### DATASET
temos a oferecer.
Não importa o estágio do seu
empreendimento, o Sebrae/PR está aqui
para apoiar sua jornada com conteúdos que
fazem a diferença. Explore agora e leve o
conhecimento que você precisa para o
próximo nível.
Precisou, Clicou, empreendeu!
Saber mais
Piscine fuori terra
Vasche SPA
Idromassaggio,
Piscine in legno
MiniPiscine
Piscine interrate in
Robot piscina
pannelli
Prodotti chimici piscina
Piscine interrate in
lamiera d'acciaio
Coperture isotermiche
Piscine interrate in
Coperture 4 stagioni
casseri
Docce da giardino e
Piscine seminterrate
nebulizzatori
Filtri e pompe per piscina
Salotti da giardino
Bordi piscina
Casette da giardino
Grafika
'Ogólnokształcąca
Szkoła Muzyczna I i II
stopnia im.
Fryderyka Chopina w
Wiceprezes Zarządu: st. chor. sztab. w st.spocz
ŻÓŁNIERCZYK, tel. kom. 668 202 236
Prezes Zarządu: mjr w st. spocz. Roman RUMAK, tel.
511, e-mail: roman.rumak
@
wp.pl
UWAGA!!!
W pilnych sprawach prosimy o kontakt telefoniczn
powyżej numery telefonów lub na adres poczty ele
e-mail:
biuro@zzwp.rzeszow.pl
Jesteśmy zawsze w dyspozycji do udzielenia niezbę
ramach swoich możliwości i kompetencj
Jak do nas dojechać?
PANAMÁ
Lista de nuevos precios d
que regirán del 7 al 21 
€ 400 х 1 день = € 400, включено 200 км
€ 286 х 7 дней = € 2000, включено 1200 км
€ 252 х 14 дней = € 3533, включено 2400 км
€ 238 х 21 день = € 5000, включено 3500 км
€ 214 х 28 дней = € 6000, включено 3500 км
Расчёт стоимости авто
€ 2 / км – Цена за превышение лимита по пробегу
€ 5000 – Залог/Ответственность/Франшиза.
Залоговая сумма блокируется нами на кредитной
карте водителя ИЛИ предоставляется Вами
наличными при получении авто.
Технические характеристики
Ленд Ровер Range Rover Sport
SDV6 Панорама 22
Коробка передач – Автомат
==
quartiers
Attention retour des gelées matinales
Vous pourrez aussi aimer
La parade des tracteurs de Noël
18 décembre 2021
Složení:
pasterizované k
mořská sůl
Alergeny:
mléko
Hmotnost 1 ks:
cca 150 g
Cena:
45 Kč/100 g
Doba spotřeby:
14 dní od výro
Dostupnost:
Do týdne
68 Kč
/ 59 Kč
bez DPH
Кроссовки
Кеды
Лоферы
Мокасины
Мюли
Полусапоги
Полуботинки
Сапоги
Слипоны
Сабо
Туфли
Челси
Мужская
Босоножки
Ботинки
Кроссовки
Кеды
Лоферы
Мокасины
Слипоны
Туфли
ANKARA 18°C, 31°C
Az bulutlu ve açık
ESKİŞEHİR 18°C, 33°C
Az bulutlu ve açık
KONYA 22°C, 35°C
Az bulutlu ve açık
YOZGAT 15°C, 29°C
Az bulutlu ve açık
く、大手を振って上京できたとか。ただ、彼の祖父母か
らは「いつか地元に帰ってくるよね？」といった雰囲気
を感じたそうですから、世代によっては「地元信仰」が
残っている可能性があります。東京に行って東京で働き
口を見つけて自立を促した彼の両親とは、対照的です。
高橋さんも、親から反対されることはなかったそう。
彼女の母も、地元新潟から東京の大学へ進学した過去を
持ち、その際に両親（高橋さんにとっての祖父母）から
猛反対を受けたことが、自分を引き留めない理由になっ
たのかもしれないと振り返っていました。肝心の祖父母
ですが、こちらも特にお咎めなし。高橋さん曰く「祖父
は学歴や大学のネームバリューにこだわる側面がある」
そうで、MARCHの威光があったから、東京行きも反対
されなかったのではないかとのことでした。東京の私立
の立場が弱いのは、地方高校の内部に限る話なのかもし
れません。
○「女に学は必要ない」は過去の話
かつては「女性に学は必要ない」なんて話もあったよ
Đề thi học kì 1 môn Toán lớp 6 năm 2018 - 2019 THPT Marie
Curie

### EXERCISE DIRECTIONS
Output exactly the lines of the material above from the one containing "biuro@zzwp.rzeszow.pl" up to and including the one containing "Коробка передач – Автомат".

### SOLVED EXERCISE
biuro@zzwp.rzeszow.pl
Jesteśmy zawsze w dyspozycji do udzielenia niezbę
ramach swoich możliwości i kompetencj
Jak do nas dojechać?
PANAMÁ
Lista de nuevos precios d
que regirán del 7 al 21 
€ 400 х 1 день = € 400, включено 200 км
€ 286 х 7 дней = € 2000, включено 1200 км
€ 252 х 14 дней = € 3533, включено 2400 км
€ 238 х 21 день = € 5000, включено 3500 км
€ 214 х 28 дней = € 6000, включено 3500 км
Расчёт стоимости авто
€ 2 / км – Цена за превышение лимита по пробегу
€ 5000 – Залог/Ответственность/Франшиза.
Залоговая сумма блокируется нами на кредитной
карте водителя ИЛИ предоставляется Вами
наличными при получении авто.
Технические характеристики
Ленд Ровер Range Rover Sport
SDV6 Панорама 22
Коробка передач – Автомат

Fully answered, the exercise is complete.